In Atlanta, our mayor, city council, board of education, and county commission are deliberating on a $5.5 billion proposal to redirect property tax revenues towards specific neighborhood investments requested by the mayor rather than each jurisdiction placing the money in their respective general funds. It’s a transformative idea with generational implications.

Nearly every local outlet has covered the issue, and yet we’ve all just scratched the surface, Atlanta Civic Circle included. Not because reporters aren’t trying, but because the work is scattered and immense. Interviews live in separate notebooks (even as multiple reporters from one outlet may be following the issue) and each outlet is building the story from scratch without shared facts and data.

So here’s an idea for 2026: Local media stops acting like isolated publishers and starts acting like a shared civic memory.

We don’t need a mega newsroom. We need an infrastructure layer — a shared repository to upload interviews, link articles, and dump the results of open records requests — all with a clear chain-of-custody protocol.

Imagine clicking into one page for that $5.5 billion proposal and seeing the ordinance language, key budget tables and project lists, interview transcripts, legislative timelines, and publishing schedules. A running list of votes and amendments across jurisdictions, a list of “claims we can verify” linked to supporting documents. Then imagine every newsroom being able to start there before publishing the next explainer, prepping questions for the next press conference, or hosting a listening session with residents. If something changes, it doesn’t get quietly overwritten. The update is logged. The prior version remains visible. We all access the same information and apply it within our expertise, just like my parents’ doctors.
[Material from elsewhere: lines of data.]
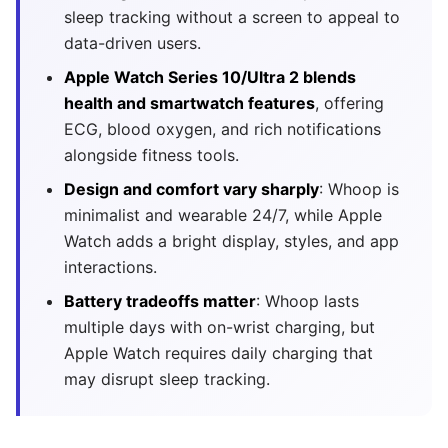
sleep tracking without a screen to appeal to
data-driven users.
Apple Watch Series 10/Ultra 2 blends
health and smartwatch features
, offering
ECG, blood oxygen, and rich notifications
alongside fitness tools.
Design and comfort vary sharply
: Whoop is
minimalist and wearable 24/7, while Apple
Watch adds a bright display, styles, and app
interactions.
Battery tradeoffs matter
: Whoop lasts
multiple days with on-wrist charging, but
Apple Watch requires daily charging that
may disrupt sleep tracking.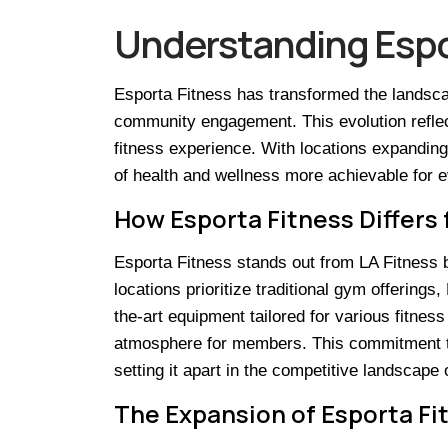
Understanding Espor
Esporta Fitness has transformed the landscap
community engagement. This evolution reflec
fitness experience. With locations expanding 
of health and wellness more achievable for 
How Esporta Fitness Differs 
Esporta Fitness stands out from LA Fitness 
locations prioritize traditional gym offering
the-art equipment tailored for various fitn
atmosphere for members. This commitment to ac
setting it apart in the competitive landscape 
The Expansion of Esporta Fit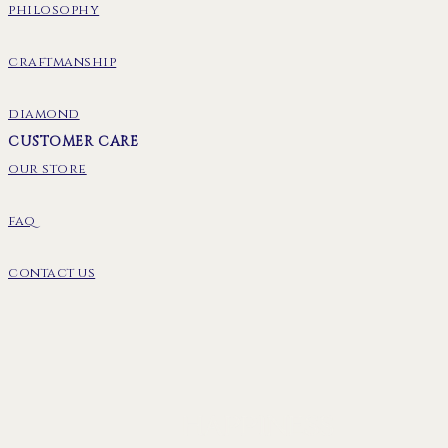
philosophy
craftmanship
diamond
CUSTOMER CARE
our store
faq
contact us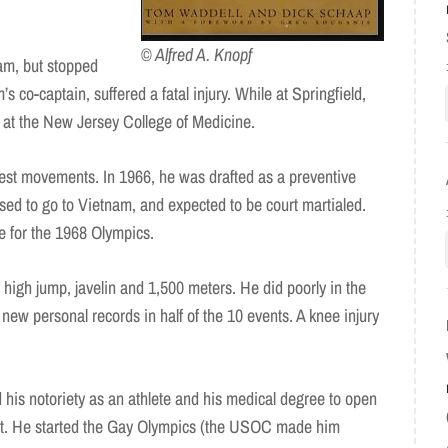
© Alfred A. Knopf
am, but stopped
s co-captain, suffered a fatal injury. While at Springfield,
at the New Jersey College of Medicine.
est movements. In 1966, he was drafted as a preventive
used to go to Vietnam, and expected to be court martialed.
te for the 1968 Olympics.
 high jump, javelin and 1,500 meters. He did poorly in the
t new personal records in half of the 10 events. A knee injury
 his notoriety as an athlete and his medical degree to open
rict. He started the Gay Olympics (the USOC made him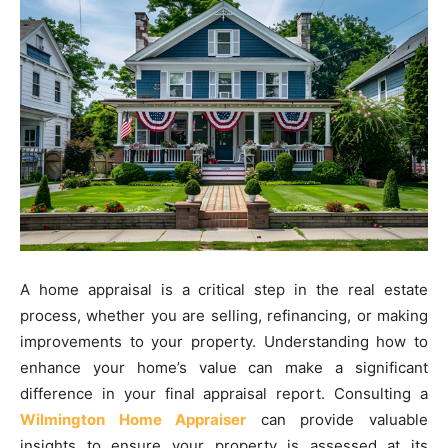
A home appraisal is a critical step in the real estate
process, whether you are selling, refinancing, or making
improvements to your property. Understanding how to
enhance your home’s value can make a significant
difference in your final appraisal report. Consulting a
Wilmington Home Appraiser
can provide valuable
insights to ensure your property is assessed at its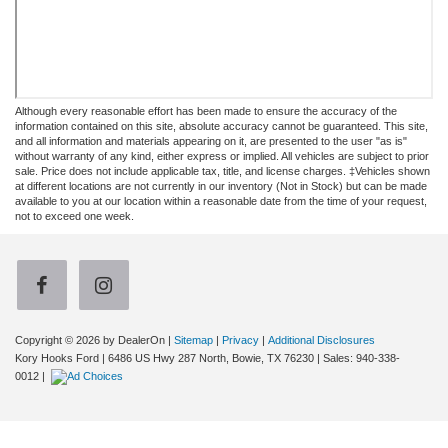
Although every reasonable effort has been made to ensure the accuracy of the
information contained on this site, absolute accuracy cannot be guaranteed. This site,
and all information and materials appearing on it, are presented to the user "as is"
without warranty of any kind, either express or implied. All vehicles are subject to prior
sale. Price does not include applicable tax, title, and license charges. ‡Vehicles shown
at different locations are not currently in our inventory (Not in Stock) but can be made
available to you at our location within a reasonable date from the time of your request,
not to exceed one week.
Copyright © 2026
by DealerOn
|
Sitemap
|
Privacy
|
Additional Disclosures
Kory Hooks Ford
|
6486 US Hwy 287 North,
Bowie,
TX
76230
| Sales:
940-338-
0012
|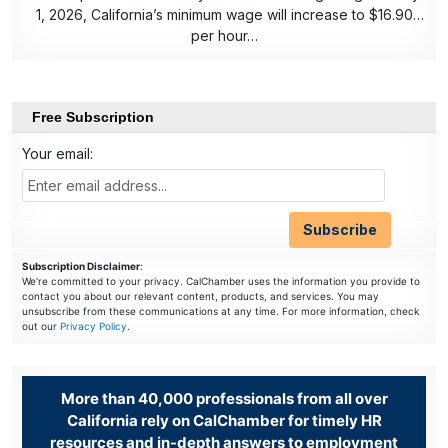
1, 2026, California’s minimum wage will increase to $16.90
per hour…
Free Subscription
Your email:
Subscription Disclaimer
:
We're committed to your privacy. CalChamber uses the information you provide to
contact you about our relevant content, products, and services. You may
unsubscribe from these communications at any time. For more information, check
out our
Privacy Policy
.
More than 40,000 professionals from all over
California rely on CalChamber for timely HR
resources and in-depth answers to employment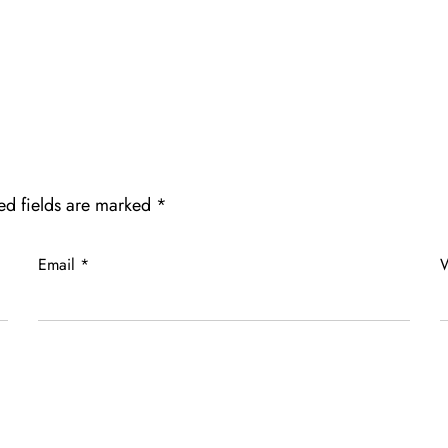
ed fields are marked
*
Email
*
W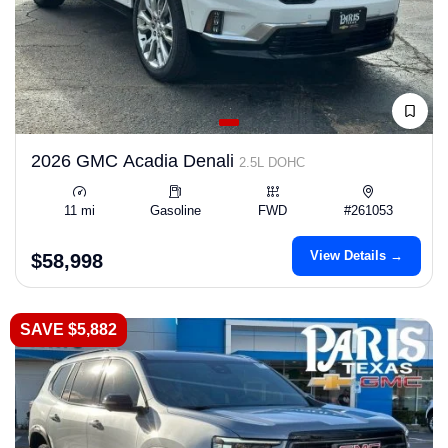
2026 GMC Acadia Denali
2.5L DOHC
11 mi
Gasoline
FWD
#261053
View Details →
$58,998
SAVE $5,882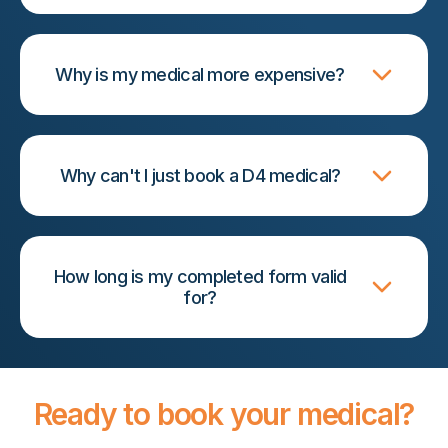
Why is my medical more expensive?
Why can't I just book a D4 medical?
How long is my completed form valid
for?
Ready to book your medical?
Funders and newsroom leaders rightfully are pushing for more collaboration by co-publishing a series or sharing a byline. Good. What’s even better is shared accountability. A public record that gets stronger with every story. Corrections that are traceable. When the goalposts move, we all have the necessary data and infrastructure to track the changes.

A shared record needs guardrails as strict as its ambition: protect what’s sensitive, and make the public evidence easy to find. Keep public documents and citations open, link back to original stories instead of reposting full text, and time-stamp everything. Advocacy groups, lobbyists, and other stakeholders already collaborate on high-stakes issues — sharing talking points, tracking amendments, and building a common record they can mobilize around. It’s time for local journalism to use a similar approach.

The point is to keep accountability from being out-coordinated. We shouldn’t leave the public record to those we cover or perhaps worse — to the algorithms. Major tech platforms are building their own public records and the “truth” often becomes what they deem, not what the community can verify.

In 2026, let’s pilot this in a few cities around one or two consequential issues — take youth homelessness, healthcare affordability, or even World Cup spending and impact — with a handful of outlets and civic partners. The result is a shared public record that provides a fuller, more accurate picture of what’s at stake and a clearer reason for the public to rely on and invest in local journalism.

Saba Long is executive director of Atlanta Civic Circle.